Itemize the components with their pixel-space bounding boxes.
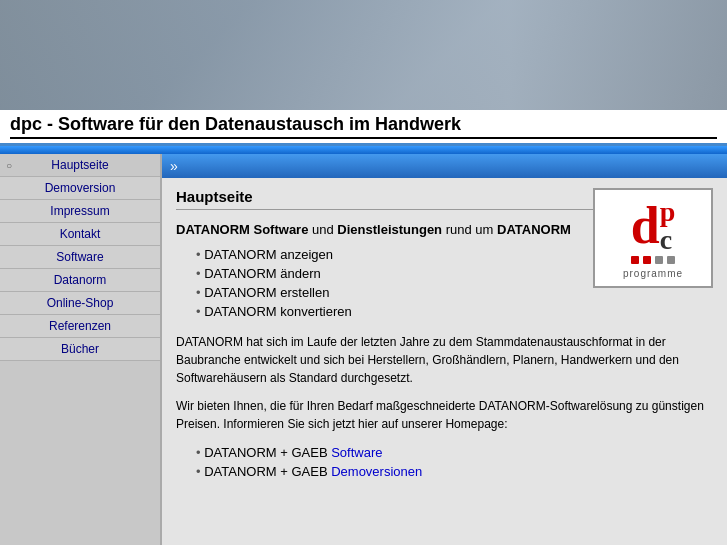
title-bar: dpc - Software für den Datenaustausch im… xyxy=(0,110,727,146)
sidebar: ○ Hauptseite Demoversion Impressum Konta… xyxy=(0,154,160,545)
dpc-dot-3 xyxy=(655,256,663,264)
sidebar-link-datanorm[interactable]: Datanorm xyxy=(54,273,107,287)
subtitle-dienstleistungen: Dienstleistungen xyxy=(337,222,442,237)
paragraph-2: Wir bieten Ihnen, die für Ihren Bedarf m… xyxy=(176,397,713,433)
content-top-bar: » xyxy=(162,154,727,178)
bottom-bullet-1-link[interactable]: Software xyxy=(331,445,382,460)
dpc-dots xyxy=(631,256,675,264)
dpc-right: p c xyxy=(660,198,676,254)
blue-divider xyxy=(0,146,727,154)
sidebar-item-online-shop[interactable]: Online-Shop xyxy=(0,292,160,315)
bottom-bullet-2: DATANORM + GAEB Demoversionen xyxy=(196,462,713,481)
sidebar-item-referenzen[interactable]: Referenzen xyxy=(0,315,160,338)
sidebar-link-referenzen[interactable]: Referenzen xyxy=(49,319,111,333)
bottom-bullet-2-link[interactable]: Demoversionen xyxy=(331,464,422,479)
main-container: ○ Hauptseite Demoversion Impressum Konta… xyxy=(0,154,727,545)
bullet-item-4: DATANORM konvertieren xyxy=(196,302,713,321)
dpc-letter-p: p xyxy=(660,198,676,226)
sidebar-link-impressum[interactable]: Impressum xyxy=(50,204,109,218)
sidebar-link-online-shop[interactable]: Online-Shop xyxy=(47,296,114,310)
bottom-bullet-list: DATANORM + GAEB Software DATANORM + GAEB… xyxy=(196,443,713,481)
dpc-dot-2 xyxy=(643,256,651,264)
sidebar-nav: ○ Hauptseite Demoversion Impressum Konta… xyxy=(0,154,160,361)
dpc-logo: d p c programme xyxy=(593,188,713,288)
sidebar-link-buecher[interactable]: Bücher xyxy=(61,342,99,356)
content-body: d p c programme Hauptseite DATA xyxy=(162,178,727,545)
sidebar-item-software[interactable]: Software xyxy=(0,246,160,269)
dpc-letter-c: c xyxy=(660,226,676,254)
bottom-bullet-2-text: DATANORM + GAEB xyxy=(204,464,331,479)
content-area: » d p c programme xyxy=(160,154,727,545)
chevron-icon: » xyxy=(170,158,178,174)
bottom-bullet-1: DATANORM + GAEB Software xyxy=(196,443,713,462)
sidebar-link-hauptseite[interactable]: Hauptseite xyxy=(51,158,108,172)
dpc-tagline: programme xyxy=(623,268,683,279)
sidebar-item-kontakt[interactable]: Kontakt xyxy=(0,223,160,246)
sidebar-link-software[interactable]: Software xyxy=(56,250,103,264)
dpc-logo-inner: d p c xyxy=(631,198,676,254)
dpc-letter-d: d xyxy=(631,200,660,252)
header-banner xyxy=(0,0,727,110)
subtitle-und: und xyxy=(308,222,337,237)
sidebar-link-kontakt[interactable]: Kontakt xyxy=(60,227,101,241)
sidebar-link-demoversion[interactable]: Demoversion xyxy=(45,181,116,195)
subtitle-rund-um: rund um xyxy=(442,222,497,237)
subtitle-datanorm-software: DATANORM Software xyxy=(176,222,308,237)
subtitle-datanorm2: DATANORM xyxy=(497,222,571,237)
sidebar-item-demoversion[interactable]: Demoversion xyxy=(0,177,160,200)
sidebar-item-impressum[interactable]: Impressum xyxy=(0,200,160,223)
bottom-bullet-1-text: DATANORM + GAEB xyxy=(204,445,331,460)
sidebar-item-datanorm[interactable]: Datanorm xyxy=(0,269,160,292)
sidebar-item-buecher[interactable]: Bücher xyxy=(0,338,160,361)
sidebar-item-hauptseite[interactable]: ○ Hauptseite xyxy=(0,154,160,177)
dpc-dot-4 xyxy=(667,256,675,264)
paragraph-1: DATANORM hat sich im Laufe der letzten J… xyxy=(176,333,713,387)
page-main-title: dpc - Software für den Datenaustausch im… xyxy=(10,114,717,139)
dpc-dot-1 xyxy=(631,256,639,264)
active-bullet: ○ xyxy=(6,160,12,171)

****************

Exercise = Each line above is to be copied exactly, and the pictures are to be dropped.

Task result =
Itemize the components with their pixel-space bounding boxes.
title-bar: dpc - Software für den Datenaustausch im… xyxy=(0,110,727,146)
sidebar: ○ Hauptseite Demoversion Impressum Konta… xyxy=(0,154,160,545)
dpc-dot-3 xyxy=(655,256,663,264)
sidebar-link-datanorm[interactable]: Datanorm xyxy=(54,273,107,287)
subtitle-dienstleistungen: Dienstleistungen xyxy=(337,222,442,237)
paragraph-2: Wir bieten Ihnen, die für Ihren Bedarf m… xyxy=(176,397,713,433)
content-top-bar: » xyxy=(162,154,727,178)
bottom-bullet-1-link[interactable]: Software xyxy=(331,445,382,460)
dpc-dots xyxy=(631,256,675,264)
dpc-right: p c xyxy=(660,198,676,254)
blue-divider xyxy=(0,146,727,154)
sidebar-item-online-shop[interactable]: Online-Shop xyxy=(0,292,160,315)
bottom-bullet-2: DATANORM + GAEB Demoversionen xyxy=(196,462,713,481)
sidebar-item-referenzen[interactable]: Referenzen xyxy=(0,315,160,338)
sidebar-link-referenzen[interactable]: Referenzen xyxy=(49,319,111,333)
bottom-bullet-2-link[interactable]: Demoversionen xyxy=(331,464,422,479)
main-container: ○ Hauptseite Demoversion Impressum Konta… xyxy=(0,154,727,545)
bullet-item-4: DATANORM konvertieren xyxy=(196,302,713,321)
dpc-letter-p: p xyxy=(660,198,676,226)
sidebar-link-impressum[interactable]: Impressum xyxy=(50,204,109,218)
sidebar-link-online-shop[interactable]: Online-Shop xyxy=(47,296,114,310)
bottom-bullet-list: DATANORM + GAEB Software DATANORM + GAEB… xyxy=(196,443,713,481)
dpc-dot-2 xyxy=(643,256,651,264)
sidebar-nav: ○ Hauptseite Demoversion Impressum Konta… xyxy=(0,154,160,361)
dpc-logo: d p c programme xyxy=(593,188,713,288)
sidebar-link-buecher[interactable]: Bücher xyxy=(61,342,99,356)
content-body: d p c programme Hauptseite DATA xyxy=(162,178,727,545)
sidebar-item-software[interactable]: Software xyxy=(0,246,160,269)
dpc-letter-c: c xyxy=(660,226,676,254)
bottom-bullet-2-text: DATANORM + GAEB xyxy=(204,464,331,479)
content-area: » d p c programme xyxy=(160,154,727,545)
chevron-icon: » xyxy=(170,158,178,174)
bottom-bullet-1: DATANORM + GAEB Software xyxy=(196,443,713,462)
sidebar-link-hauptseite[interactable]: Hauptseite xyxy=(51,158,108,172)
dpc-tagline: programme xyxy=(623,268,683,279)
sidebar-item-kontakt[interactable]: Kontakt xyxy=(0,223,160,246)
sidebar-link-software[interactable]: Software xyxy=(56,250,103,264)
dpc-logo-inner: d p c xyxy=(631,198,676,254)
dpc-letter-d: d xyxy=(631,200,660,252)
header-banner xyxy=(0,0,727,110)
subtitle-und: und xyxy=(308,222,337,237)
sidebar-link-kontakt[interactable]: Kontakt xyxy=(60,227,101,241)
sidebar-link-demoversion[interactable]: Demoversion xyxy=(45,181,116,195)
subtitle-rund-um: rund um xyxy=(442,222,497,237)
subtitle-datanorm-software: DATANORM Software xyxy=(176,222,308,237)
subtitle-datanorm2: DATANORM xyxy=(497,222,571,237)
sidebar-item-demoversion[interactable]: Demoversion xyxy=(0,177,160,200)
sidebar-item-impressum[interactable]: Impressum xyxy=(0,200,160,223)
bottom-bullet-1-text: DATANORM + GAEB xyxy=(204,445,331,460)
sidebar-item-datanorm[interactable]: Datanorm xyxy=(0,269,160,292)
sidebar-item-buecher[interactable]: Bücher xyxy=(0,338,160,361)
sidebar-item-hauptseite[interactable]: ○ Hauptseite xyxy=(0,154,160,177)
dpc-dot-4 xyxy=(667,256,675,264)
paragraph-1: DATANORM hat sich im Laufe der letzten J… xyxy=(176,333,713,387)
page-main-title: dpc - Software für den Datenaustausch im… xyxy=(10,114,717,139)
dpc-dot-1 xyxy=(631,256,639,264)
active-bullet: ○ xyxy=(6,160,12,171)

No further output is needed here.